The fashion industry peak body has launched a trademark it hopes will identify Australian brands for global consumers, with predictions the local industry could be worth $38 billion within a decade.
Overseas consumers have trouble defining Australian fashion, and a well-recognised trademark could fix that, according to the chief executive of the Australian Fashion Council.
"We feel like this trademark and the campaign behind it will help identify exactly what we represent," Leila Naja Hibri told AAP.
It will stand for "effortless style, raw nature, boundless optimism and fearless innovation", as well as a progressive social and environmental outlook, Ms Naja Hibri said.
The trademark, which will be a digital marker rather than a clothing tag, was funded by just under $1 million in government money and launched at Sydney Fashion Week on Monday.
To qualify for the Australian Fashion trademark, brands must meet at least two out of five criteria - being Australian made, Australian owned, paying tax in Australia, with majority Australian employees, and contributing to jobs and the local economy.
Ms Naja Hibri said she was confident the rules would be tough enough to disqualify overseas competitors, with only a selective group of truly Australian brands able to qualify.

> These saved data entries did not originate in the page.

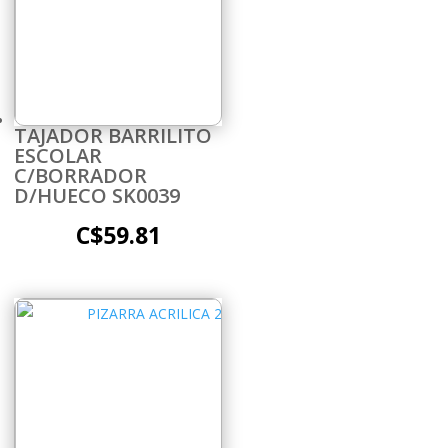
TAJADOR BARRILITO
ESCOLAR
C/BORRADOR
D/HUECO SK0039
C$
59.81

Regular audits of the certification would not be necessary, according to Ms Naja Hibri, who was confident an honour system would work for the small domestic industry.
The trademark launch comes as a report for the Fashion Council by accounting firm EY shows the industry could grow by about $11 billion in the next decade, adding 86,000 jobs, to be worth $38 billion by 2032 .
The Council wants another $69 million in government funding to promote the trademark internationally, build manufacturing capabilities, fix skill gaps, and build a circular clothing economy.
The certification would be free for the first year, after which brands will have to pay licensing fees.